Tanzanie - Serengeti - Jour 4
Dernier réveil au cœur de la savane. Le jour s’étire doucement, les premières lueurs s’accrochent aux toiles du campement qui s’éveille lentement. Assis sur la terrasse, un café brûlant entre les mains, j’observe le soleil qui monte — ce soleil africain qui réchauffe autant l’âme que la peau.
Nous quittons le Nyota, ce camp suspendu entre confort et immensité, avec un pincement au cœur. J’y laisserai un morceau de moi, à ceux qui viendront goûter cette contrée fabuleuse.
C’est une journée de transition. Nous descendons vers le sud pour aller franchir la porte australe du parc, avant de prendre la piste de l’ouest en direction du Ngorongoro. Une demi-journée encore offerte à la savane, comme un dernier cadeau du Serengeti. Les moteurs ronronnent, les jumelles attendent, et nos yeux fouillent l’horizon — à la recherche de ce que le hasard voudra bien encore nous offrir.
Le vœu est exaucé presque aussitôt. À un embranchement poussiéreux, un troupeau de babouins surgit, remuant comme une foule pressée. Pris de court, je n’ai pas le temps de dégainer mon appareil. Je capture à la hâte leurs silhouettes de dos, fuyantes, déjà lointaines. Et pourtant, en regardant la photo, je me surprends à l’aimer : elle dit la fuite, l’instant, l’imperfection même du voyageur qui regarde plus qu’il ne possède.
Un peu plus loin, une hyène traverse la piste, trottinant nonchalamment à quelques mètres du 4x4. Les oiseaux s’invitent eux aussi à la fête : un splendide outarde kori, noble et massif, s’exhibe dans la lumière crue du matin.

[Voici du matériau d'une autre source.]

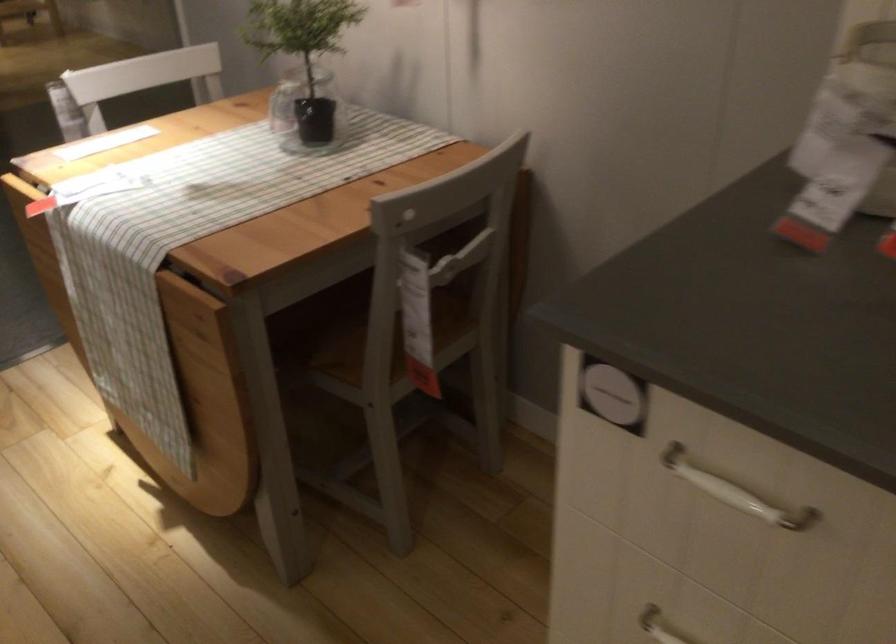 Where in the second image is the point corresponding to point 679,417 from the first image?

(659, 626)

Mais le vrai miracle du jour se trouve quelques kilomètres plus loin : au détour d’un virage, un troupeau de lionnes avec leurs petits. Neuf lionceaux, quatre mères, certaines allaitant encore. La scène est d’une douceur féroce. Le silence s’impose. L’objectif tremble. On voudrait arrêter le temps, prolonger ce privilège d’assister à la vie sauvage dans sa tendresse la plus pure. Nous restons là de longues minutes, muets, suspendus. Puis, à regret, nous devons repartir. La frontière du parc approche et, au-delà de midi, les minutes deviennent des amendes.
À moins d’un kilomètre de la sortie, le Serengeti nous offre son salut : un troupeau d’éléphants traverse la piste, majestueux, solennel. Une ultime parade, comme un adieu bienveillant. Quatre jours d’émerveillement se referment dans la poussière dorée soulevée par leurs pas.
La piste du Ngorongoro se fait plus rude, cabossée, tordue par le temps et le va et vient incessant des 4x4. Nous quittons une zone de conservation pour en rejoindre une autre. Les animaux se font plus rares, mais leur présence flotte dans l’air. Les gazelles filent, légères, comme des éclats de vent.
Après la traversée d’une longue étendue désertique, notre 4x4 grimpe vers une colline. Peu à peu, la faune s’efface et les Masaï apparaissent — silhouettes rouges et bleues sur la terre ocre. Ils gardent leurs troupeaux, fidèles à une sagesse que le monde a presque oubliée. Ici, la vie s’écoule au rythme du soleil et du bétail, indifférente à la modernité.
Puis soudain, la piste s’ouvre, et le cratère du Ngorongoro s’étale devant nous. Une mer verte lovée dans un cirque de montagnes, an son sein le grand lac au reflet azur bordée d’arbre et d’étendues d’herbes dorées. Les mots me manquent. Les photos, cette fois, trahissent la vérité. Rien ne peut enfermer pareille splendeur dans un cadre, fût-il parfait.
Nous longeons la crête, enveloppés de végétation luxuriante, jusqu’au Mélia, lodge suspendu au flanc intérieur du volcan. Le lieu tient du rêve : un écrin de bois et de pierre, ouvert sur l’infini. J’ai visité beaucoup d’hôtels dans ma vie — mais ici, c’est autre chose, une sensation unique, la beauté nue, le sentiment d’avoir frôlé le paradis… ou quelque chose qui s’en approche dangereusement.